In Shain's mind, his moment of triumph came when Teter told the entire class that he had expected nothing but a "punk," but had found his best student. And there was another benefit. That troublemaker was now leading by example and turning others in his class around.
A sense of purpose
As 120 10th-graders sat down in front of computers in the library to take the state English test in May, Hohner was acutely aware of a new tension and seriousness of purpose in the room.
"You could have heard a pin drop for three and a half hours," he said. The students attacked the High School Assessment, a test they needed to pass to graduate. He was so proud. "I knew that I had kids on the right path for the first time."
Just two years before, Hohner had taught 10th-graders at Towson High School, where he believed nearly every student could have passed the test on the first day of class with little trouble.

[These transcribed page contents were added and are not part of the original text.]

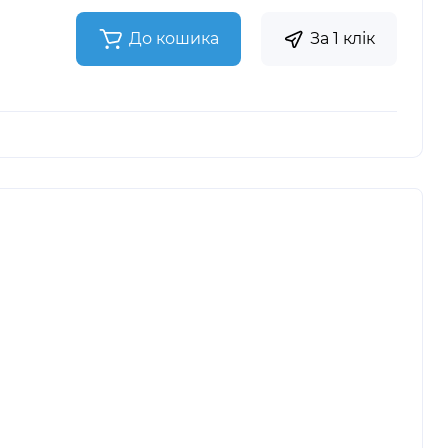
До кошика
За 1 клік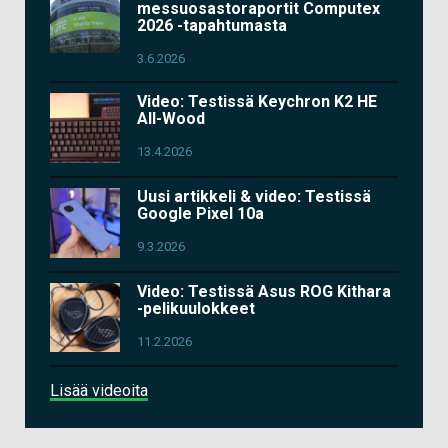
messuosastoraportit Computex
2026 -tapahtumasta
3.6.2026
Video: Testissä Keychron K2 HE
All-Wood
13.4.2026
Uusi artikkeli & video: Testissä
Google Pixel 10a
9.3.2026
Video: Testissä Asus ROG Kithara
-pelikuulokkeet
11.2.2026
Lisää videoita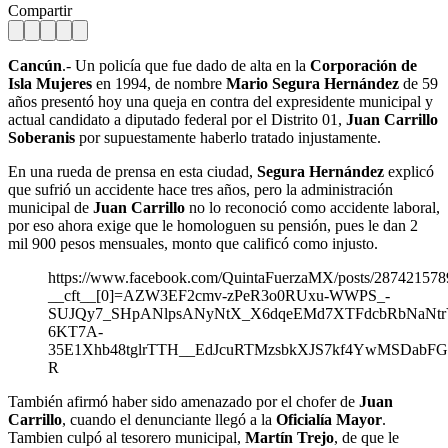
Compartir
Cancún
.- Un policía que fue dado de alta en la
Corporación de
Isla Mujeres
en 1994, de nombre
Mario Segura Hernández
de 59
años presentó hoy una queja en contra del expresidente municipal y
actual candidato a diputado federal por el Distrito 01,
Juan Carrillo
Soberanis
por supuestamente haberlo tratado injustamente.
En una rueda de prensa en esta ciudad,
Segura Hernández
explicó
que sufrió un accidente hace tres años, pero la administración
municipal de
Juan Carrillo
no lo reconoció como accidente laboral,
por eso ahora exige que le homologuen su pensión, pues le dan 2
mil 900 pesos mensuales, monto que calificó como injusto.
https://www.facebook.com/QuintaFuerzaMX/posts/28742157
__cft__[0]=AZW3EF2cmv-zPeR3o0RUxu-WWPS_-
SUJQy7_SHpANlpsANyNtX_X6dqeEMd7XTFdcbRbNaNtr
6KT7A-
35E1Xhb48tglrTTH__EdJcuRTMzsbkXJS7kf4YwMSDabFG
R
También afirmó haber sido amenazado por el chofer de
Juan
Carrillo
, cuando el denunciante llegó a la
Oficialía Mayor
.
Tambien culpó al tesorero municipal,
Martín Trejo
, de que le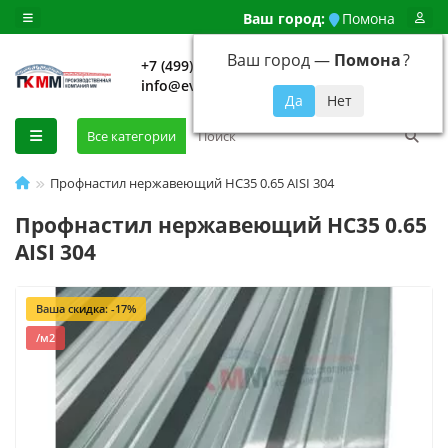
Ваш город:
Помона
Ваш город —
Помона
?
+7 (499) 648-92-94
info@evroshtaketnikmoskva.ru
0
Все категории
Профнастил нержавеющий НС35 0.65 AISI 304
Профнастил нержавеющий НС35 0.65
AISI 304
Ваша скидка: -17%
/м2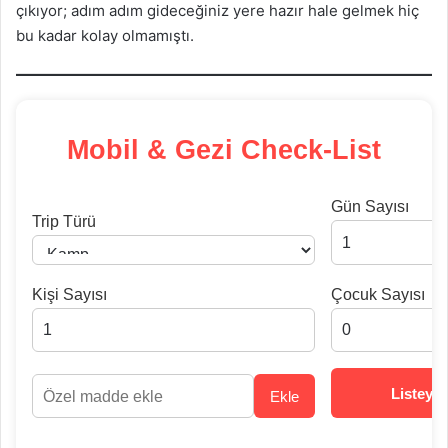
çıkıyor; adım adım gideceğiniz yere hazır hale gelmek hiç
bu kadar kolay olmamıştı.
Mobil & Gezi Check-List
Gün Sayısı
Trip Türü
Kişi Sayısı
Çocuk Sayısı
Listeyi 
Ekle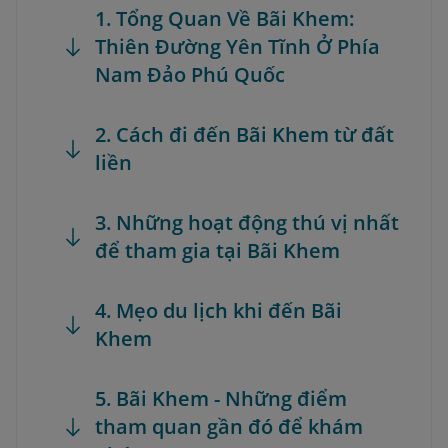
1. Tổng Quan Về Bãi Khem:
Thiên Đường Yên Tĩnh Ở Phía
Nam Đảo Phú Quốc
2. Cách đi đến Bãi Khem từ đất
liền
3. Những hoạt động thú vị nhất
để tham gia tại Bãi Khem
4. Mẹo du lịch khi đến Bãi
Khem
5. Bãi Khem - Những điểm
tham quan gần đó để khám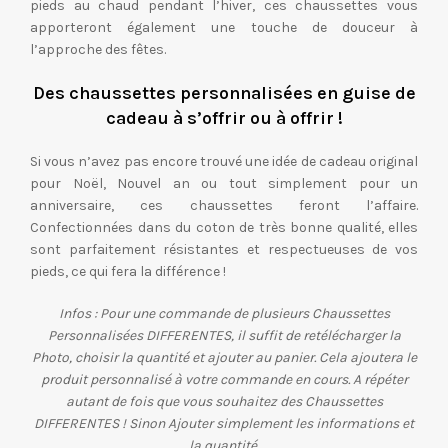
pieds au chaud pendant l’hiver, ces chaussettes vous
apporteront également une touche de douceur à
l’approche des fêtes.
Des chaussettes personnalisées en guise de
cadeau à s’offrir ou à offrir !
Si vous n’avez pas encore trouvé une idée de cadeau original
pour Noël, Nouvel an ou tout simplement pour un
anniversaire, ces chaussettes feront l’affaire.
Confectionnées dans du coton de très bonne qualité, elles
sont parfaitement résistantes et respectueuses de vos
pieds, ce qui fera la différence !
Infos : Pour une commande de plusieurs Chaussettes
Personnalisées DIFFERENTES, il suffit de retélécharger la
Photo, choisir la quantité et ajouter au panier. Cela ajoutera le
produit personnalisé à votre commande en cours. A répéter
autant de fois que vous souhaitez des Chaussettes
DIFFERENTES ! Sinon Ajouter simplement les informations et
la quantité.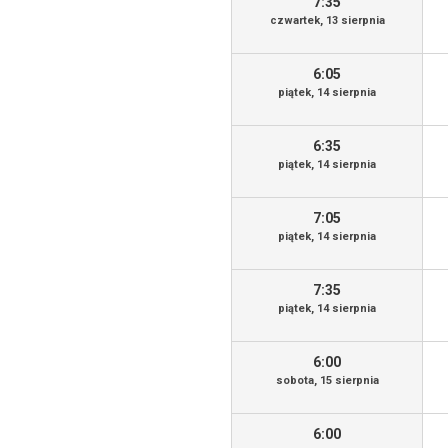
7:35
czwartek, 13 sierpnia
6:05
piątek, 14 sierpnia
6:35
piątek, 14 sierpnia
7:05
piątek, 14 sierpnia
7:35
piątek, 14 sierpnia
6:00
sobota, 15 sierpnia
6:00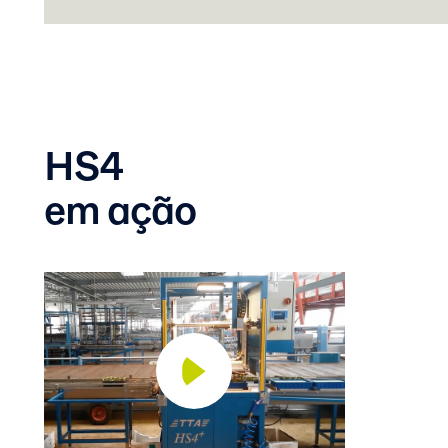
HS4
em ação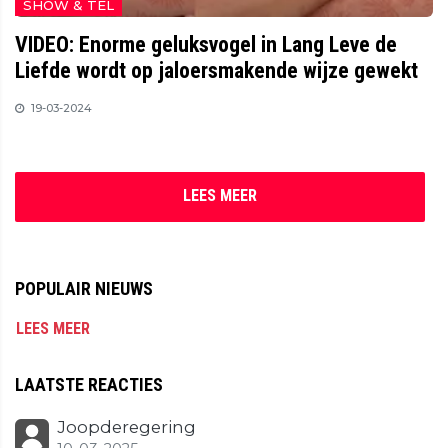
SHOW & TEL
VIDEO: Enorme geluksvogel in Lang Leve de
Liefde wordt op jaloersmakende wijze gewekt
19-03-2024
LEES MEER
POPULAIR NIEUWS
LEES MEER
LAATSTE REACTIES
Joopderegering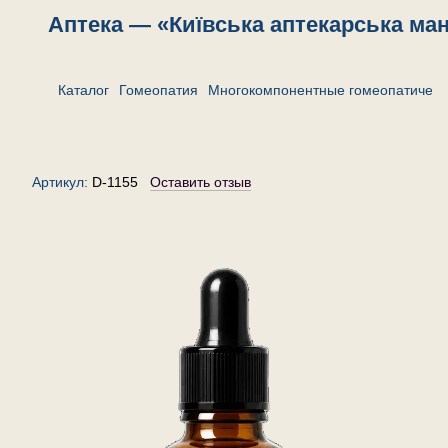
Аптека — «Київська аптекарська ма
Каталог
Гомеопатия
Многокомпонентные гомеопатическ
Комплекс «Ангин-гран» — капли
гомеопатические, 30 мл
Артикул:
D-1155
Оставить отзыв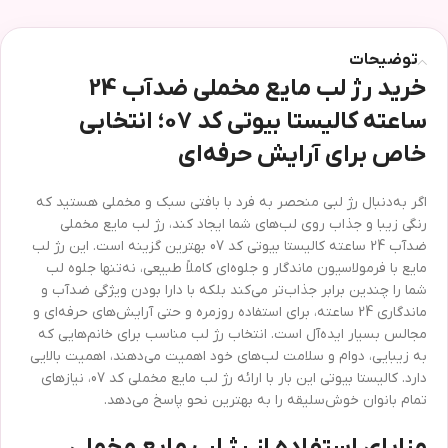
توضیحات
خرید رژ لب مایع مخملی ضدآب 24
ساعته کالیستا بیوتی کد 07؛ انتخابی
خاص برای آرایش حرفه‌ای
اگر به‌دنبال رژ لبی منحصر به فرد با بافتی سبک و مخملی هستید که
رنگی زیبا و جذاب روی لب‌های شما ایجاد کند، رژ لب مایع مخملی
ضدآب 24 ساعته کالیستا بیوتی کد 07 بهترین گزینه است. این رژ لب
مایع با فرمولاسیون ماندگار و جلوه‌ای کاملاً طبیعی، نه‌تنها جلوه لب
شما را چندین برابر جذاب‌تر می‌کند بلکه با دارا بودن ویژگی ضدآب و
ماندگاری 24 ساعته، برای استفاده روزمره و حتی آرایش‌های حرفه‌ای و
مجالس بسیار ایده‌آل است. انتخاب رژ لب مناسب برای خانم‌هایی که
به زیبایی، دوام و سلامت لب‌های خود اهمیت می‌دهند، اهمیت بالایی
دارد. کالیستا بیوتی این بار با ارائه رژ لب مایع مخملی کد 07، نیازهای
تمام بانوان خوش‌سلیقه را به بهترین نحو پاسخ می‌دهد.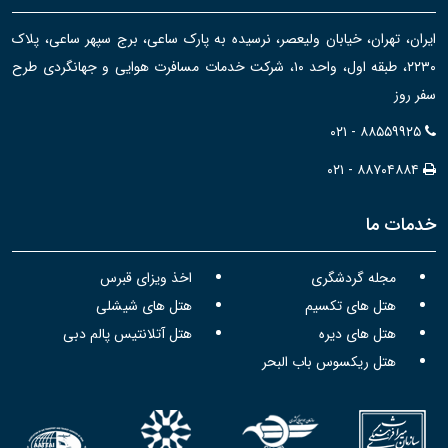
ایران، تهران، خیابان ولیعصر، نرسیده به پارک ساعی، برج سپهر ساعی، پلاک
۲۲۳۰، طبقه اول، واحد ۱۰، شرکت خدمات مسافرت هوایی و جهانگردی طرح
سفر روز
۰۲۱ - ۸۸۵۵۹۹۲۵
۰۲۱ - ۸۸۷۰۴۸۸۴
خدمات ما
مجله گردشگری
اخذ ویزای قبرس
هتل های تکسیم
هتل های شیشلی
هتل های دیره
هتل آتلانتیس پالم دبی
هتل ریکسوس باب البحر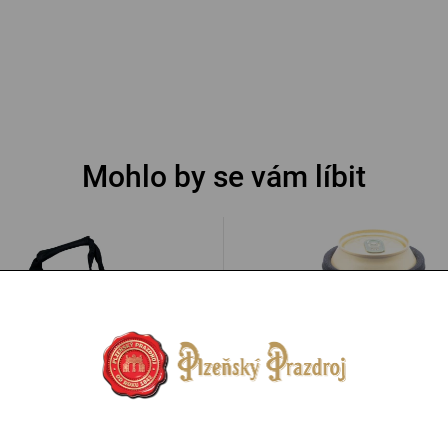
Mohlo by se vám líbit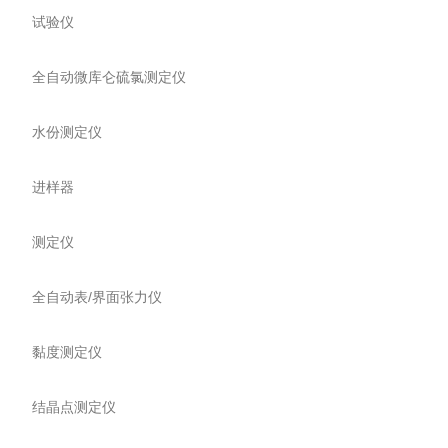
试验仪
全自动微库仑硫氯测定仪
水份测定仪
进样器
测定仪
全自动表/界面张力仪
黏度测定仪
结晶点测定仪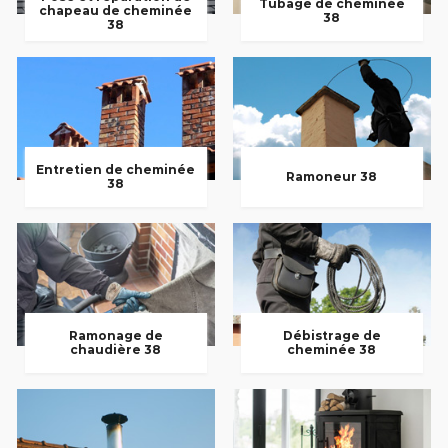
Tubage de cheminée
chapeau de cheminée
38
38
Entretien de cheminée
Ramoneur 38
38
Ramonage de
Débistrage de
chaudière 38
cheminée 38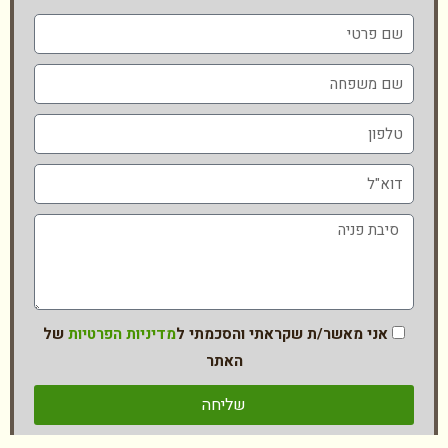
אני מאשר/ת שקראתי והסכמתי ל
מדיניות הפרטיות
של
האתר
שליחה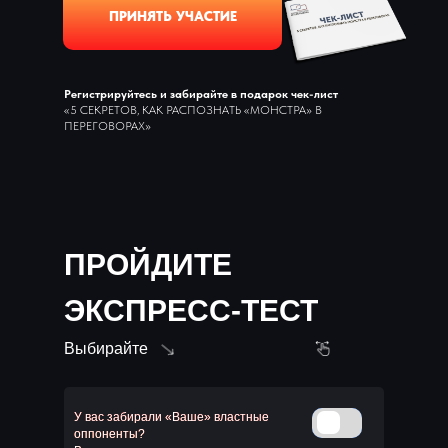
ПРИНЯТЬ УЧАСТИЕ
Регистрируйтесь и забирайте в подарок чек-лист
«
5 СЕКРЕТОВ, КАК РАСПОЗНАТЬ «МОНСТРА» В
ПЕРЕГОВОРАХ
»
ПРОЙДИТЕ
ЭКСПРЕСС-ТЕСТ
Выбирайте
У вас забирали «Ваше» властные
оппоненты?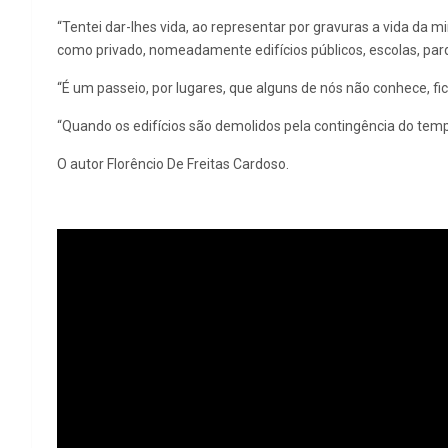
“Tentei dar-lhes vida, ao representar por gravuras a vida da m
como privado, nomeadamente edifícios públicos, escolas, parq
“É um passeio, por lugares, que alguns de nós não conhece, f
“Quando os edifícios são demolidos pela contingência do temp
O autor Florêncio De Freitas Cardoso.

But he had wanted to be more than just "a speed bump on someone's way to take over the world at … (fill in the blank with a great college)." At Dundalk, he thought, he might become a lifeline for students. After eight years at one of the county's best high schools, he jumped ship and went to one of the county's worst.
Some Towson teachers thought he was crazy, he said, and asked, "Don't you know how good it is here?"
He found he liked the straight-talking, in-your-face approach of the Dundalk students. A teacher with a love for the dramatic, Hohner identified with them. "Many of my kids are going through things I don't think most adults could deal with. They show me a strength and resilience just to get up here every day," he said.
Hohner had grown as a teacher, he thought. He was offering support to other colleagues because "you never know when you are going to be called to the next room because there is a fight or someone is having a meltdown." And as a gray-haired guy, he was learning from these energetic new teachers and beginning to see a change in the students who came to him.
They were better prepared, asking more questions about college and behaving better. "I am seeing a strong interest in academics," he said. Students who had gotten D's and E's were now getting C's, he said.
He saw so much untapped potential in students, in general, and wished the school had better strategies to get parents more involved in supporting good homework and study habits.